Secrets of a Great Student: Part II

Great students have many characteristics in common—prioritizing, accepting challenges, adopting a positive outlook, self-checking, and advocating, among others. Of course, every learner is different, and what works for one will not necessarily suit another. However, here are five additional commonalities among great students.

1. Great students recognize the importance of learning. This may sound obvious, but education is not necessarily immediately appreciated by young learners. For many, school can be frustrating or boring—a negative experience at times. No matter how eager a learner, every student is going to be met with bouts of repetition, memorization, and deep focus—not always mentally-stimulating practices. However, academic success comes with the knowledge that learning can and should be a challenge—that anything difficult is going to come with frustration, but will be immeasurably beneficial.

2. Successful students step outside of their comfort zones to pick up new skills, hobbies, and talents. In the same way that we know that learning never ends, great learners embrace the idea of constantly trying to build their repertoire of knowledge. Whether it be a new topic, sport, artistic skill, social goal, or unfamiliar hobby, successful students are not satisfied unless they are soaking in something new. Their thirst for knowledge transcends what they know they are already good at—instead, they want to try for more. Great learners do not rest on their laurels, but rather recognize that past achievements are mere stepping stones for continuous growth.

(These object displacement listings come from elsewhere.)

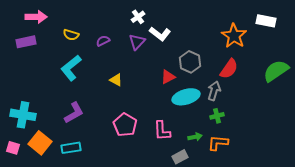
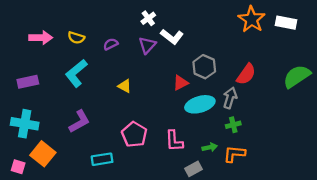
pink arrow: (36, 17) -> (41, 38), moved
orange star: (234, 36) -> (252, 19), moved
purple rectangle: (26, 42) -> (28, 82), moved
pink square: (13, 148) -> (18, 167), moved
cyan rectangle: (71, 148) -> (102, 159), moved

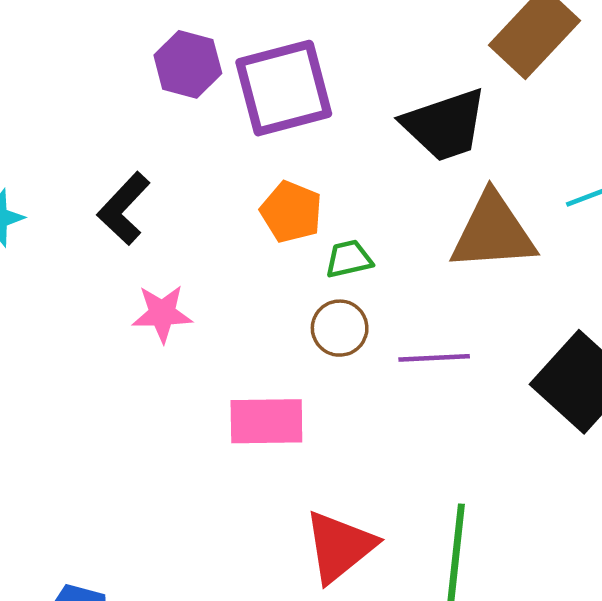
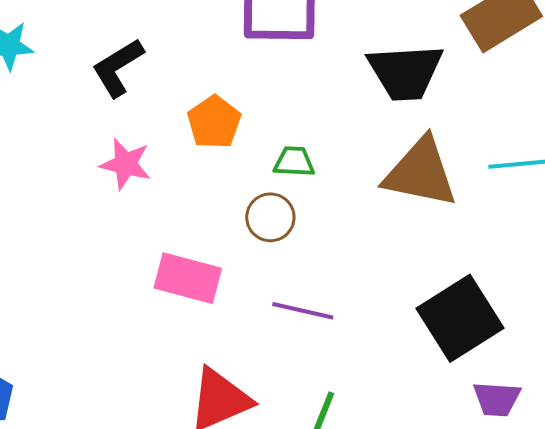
orange pentagon: (291, 212) -> (214, 122), moved
purple line: (434, 358) -> (303, 311), moved

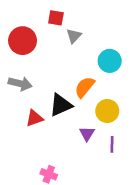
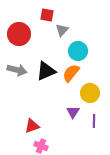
cyan circle: (110, 61) -> (78, 51), moved
black triangle: (61, 105) -> (46, 71), moved
red triangle: (34, 118) -> (32, 126), moved

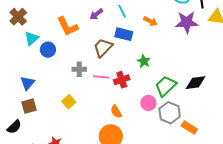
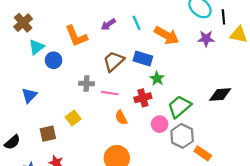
orange arrow: (150, 21) -> (167, 35), size x1.6
purple star: (187, 22) -> (206, 39), size x0.7
blue rectangle: (124, 34) -> (143, 59), moved
red cross: (122, 80) -> (143, 98), moved
black diamond: (195, 83) -> (220, 95), moved
brown square: (29, 106) -> (48, 134), moved
orange semicircle: (116, 112) -> (121, 118), moved

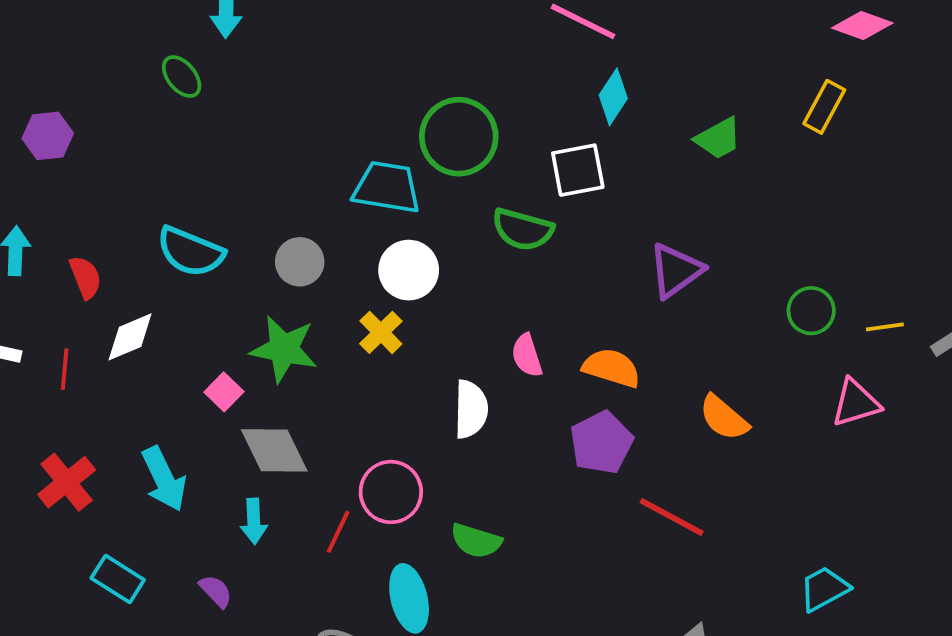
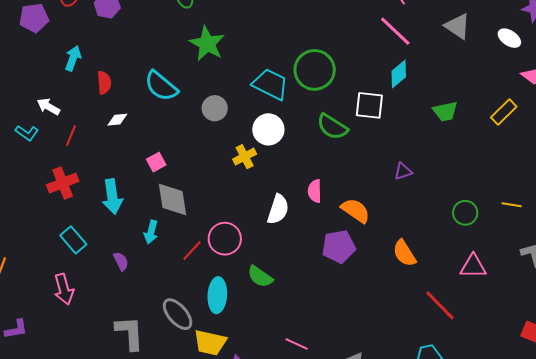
purple triangle: (676, 270) -> (403, 171), size x0.6
yellow line: (885, 327) -> (512, 205), moved
white diamond: (130, 337) -> (117, 120), size x0.7
green star: (284, 349) -> (207, 44), moved
red line: (65, 369) -> (71, 136), moved
red line: (672, 517) -> (440, 305), moved

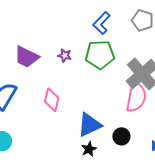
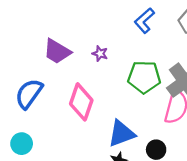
green pentagon: (100, 55) -> (144, 77), moved
pink diamond: (52, 100) -> (81, 102), size x1.4

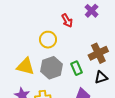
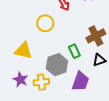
gray hexagon: (52, 68) -> (57, 65), moved

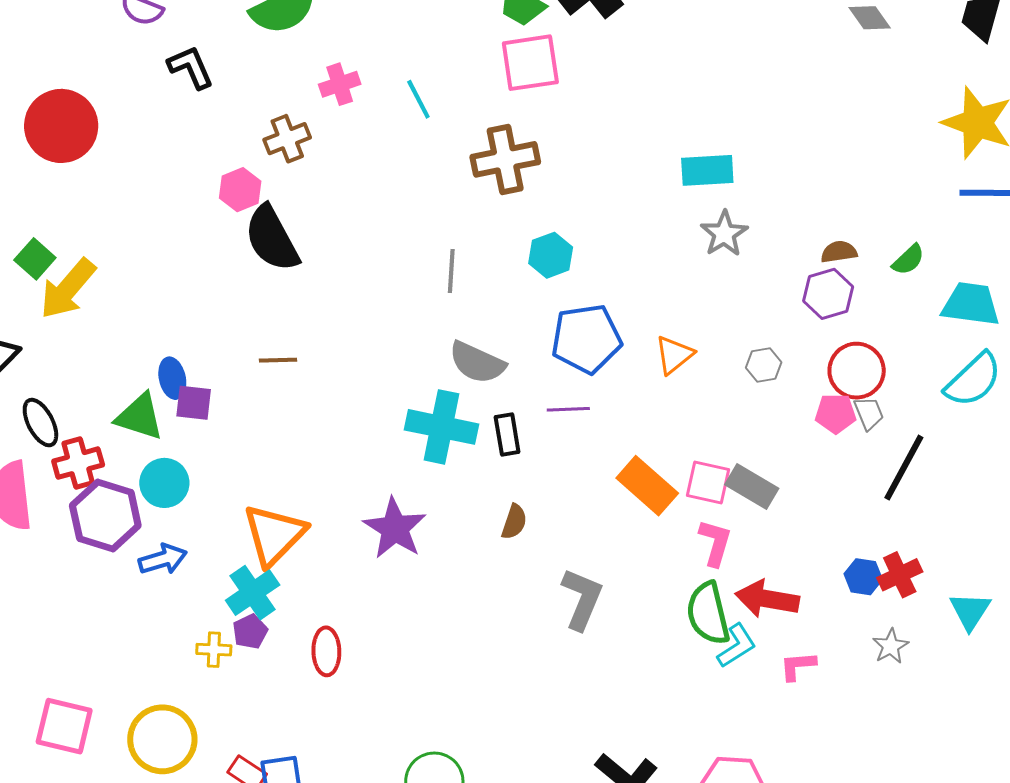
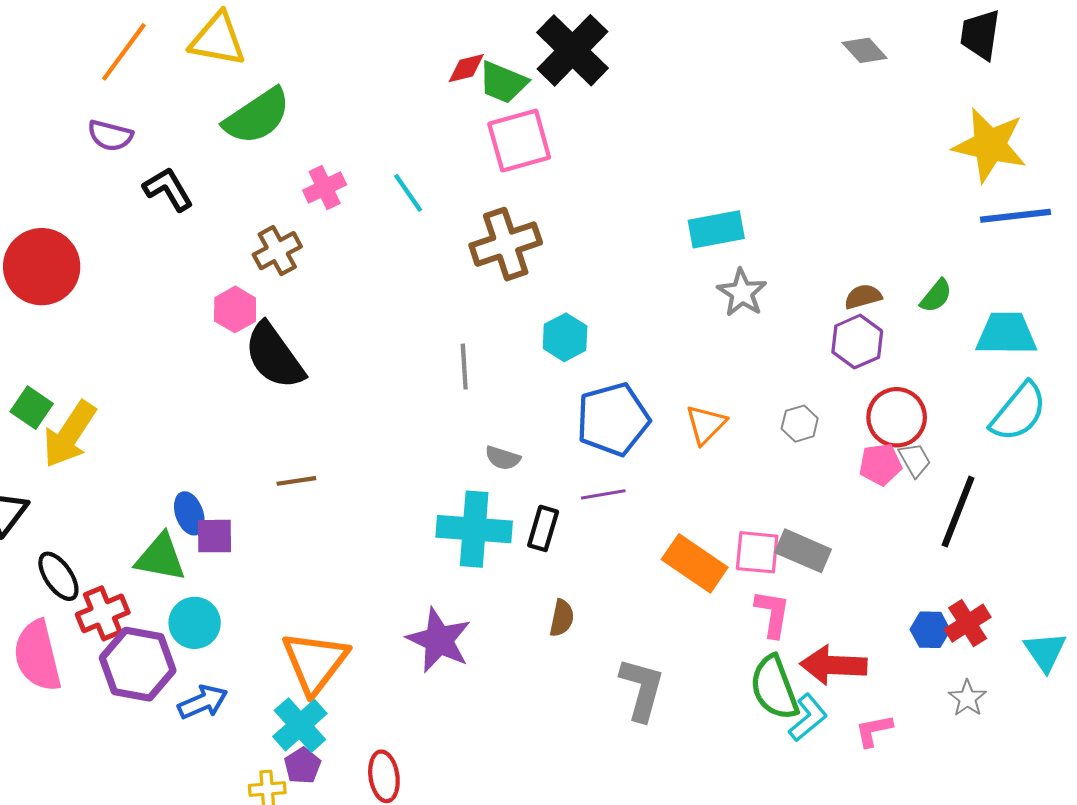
gray semicircle: (477, 363) -> (503, 458), size x0.6
black rectangle: (507, 434) -> (543, 528), turned 33

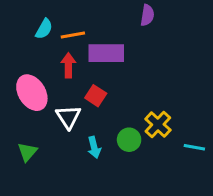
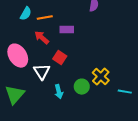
purple rectangle: (106, 53) -> (67, 30), size x0.6
red arrow: (68, 65) -> (42, 38), turned -49
green triangle: (27, 152) -> (15, 95), size x1.5

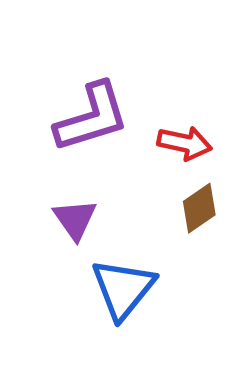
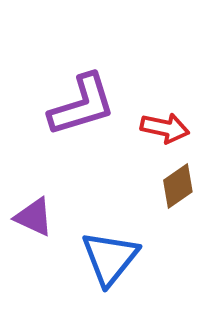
purple triangle: (75, 219) -> (34, 217), moved, turned -30

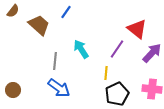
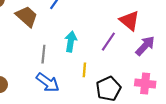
cyan arrow: (81, 49) -> (71, 42), turned 42
yellow line: (106, 73) -> (84, 70), moved

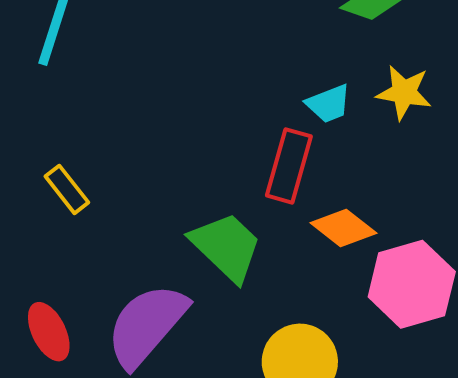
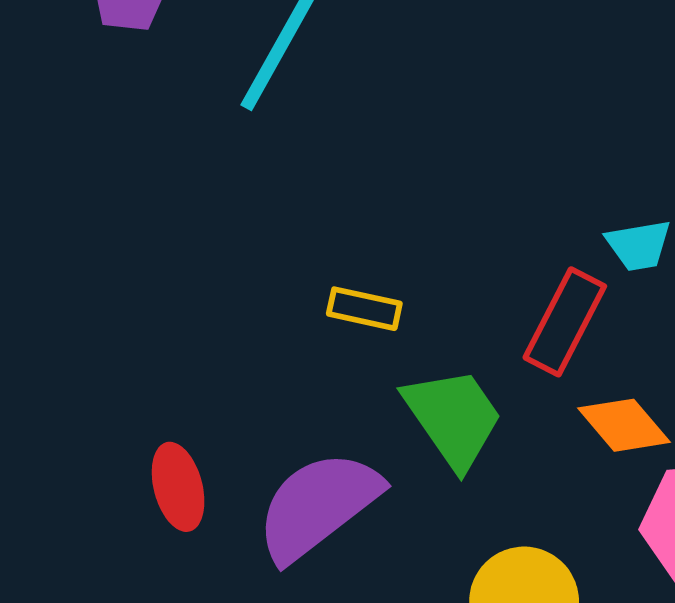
yellow rectangle: (67, 189) -> (364, 309), moved, turned -51

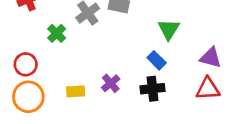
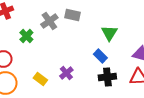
black cross: (153, 89) -> (107, 77), moved
yellow rectangle: (76, 91) -> (40, 79), turned 40

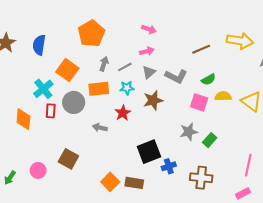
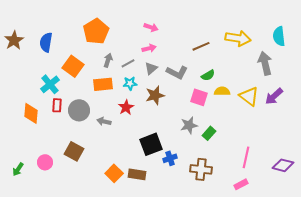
gray circle: (74, 102) -> (79, 110), moved

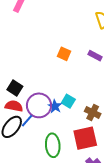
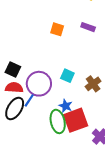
blue star: (55, 106) -> (66, 106), moved
brown cross: (93, 113) -> (93, 84), turned 35
red square: (85, 138) -> (76, 120), moved

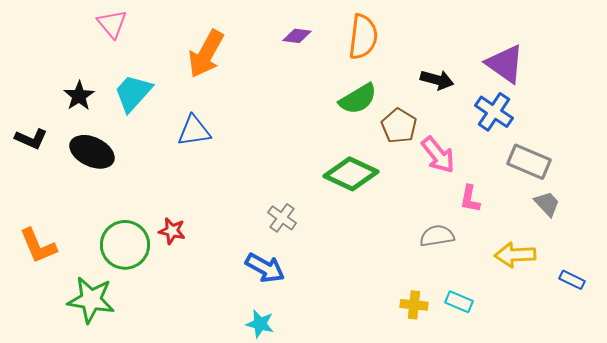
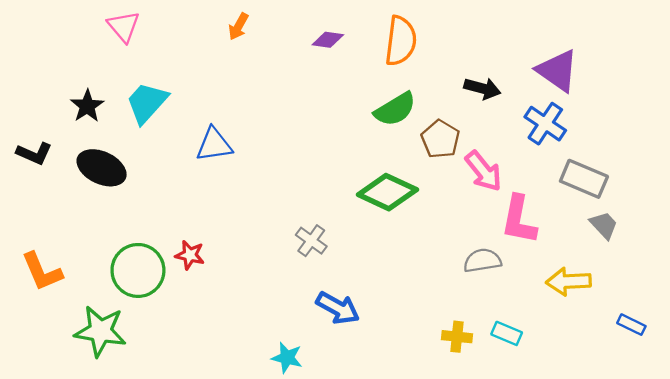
orange arrow: (206, 54) -> (238, 26), moved, size x0.5
pink L-shape: (470, 199) -> (519, 220), size x1.6
blue arrow: (265, 268) -> (338, 308), moved
blue rectangle: (572, 280) -> (631, 325), moved

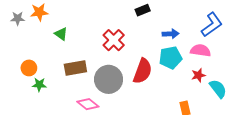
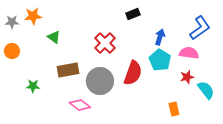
blue arrow: (171, 34) -> (160, 37), turned -70
cyan pentagon: (171, 58) -> (160, 60), turned -30
orange circle: (29, 68) -> (12, 51), moved

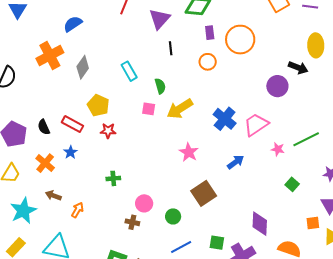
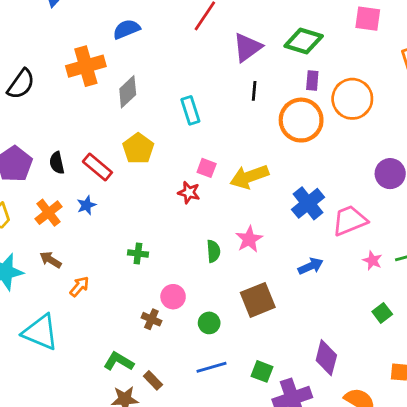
orange circle: (208, 62) -> (301, 120), size x1.8
green semicircle: (160, 86) -> (213, 251), moved
red star: (108, 131) -> (189, 192), moved

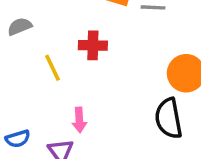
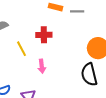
pink arrow: (79, 120) -> (42, 66), moved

3. Great students seek help from others. Much like advocating for oneself by asking questions and seeking help from teachers, learners work through struggles and difficulties by reaching out for assistance and advice from others. Whether this be advice from adults or peers, adolescents find success through collaboration and cooperation. The ability to recognize their own weaknesses as strengths in others helps students begin to utilize their peers. Asking for help is not a sign of weakness—this is a sign of self-recognition and self-awareness. To know what you need help with is to strive for more knowledge from others.

4. Successful learners are eager to teach and/or share what they have learned. As many educators know, mastery of content or skill is best exhibited when students are able to instruct others. To teach someone else indicates that a student understands the inner workings of a concept. It is a crucial opportunity to take information or skills absorbed and articulate the concept in one’s own words.

5.  Successful students practice creativity and innovation. Again, to step outside of the box is a risk and is not always comfortable for young learners. However, this ability to try a new way of doing something exhibits strength, confidence, and ingenuity. Learning is all about growth and development of skills and knowledge. Great learners know that there are multiple roads to success in any given goal. Whether addressing a simple math problem or mapping out a plan for the future, great students know that trails to success are paved individually and creatively.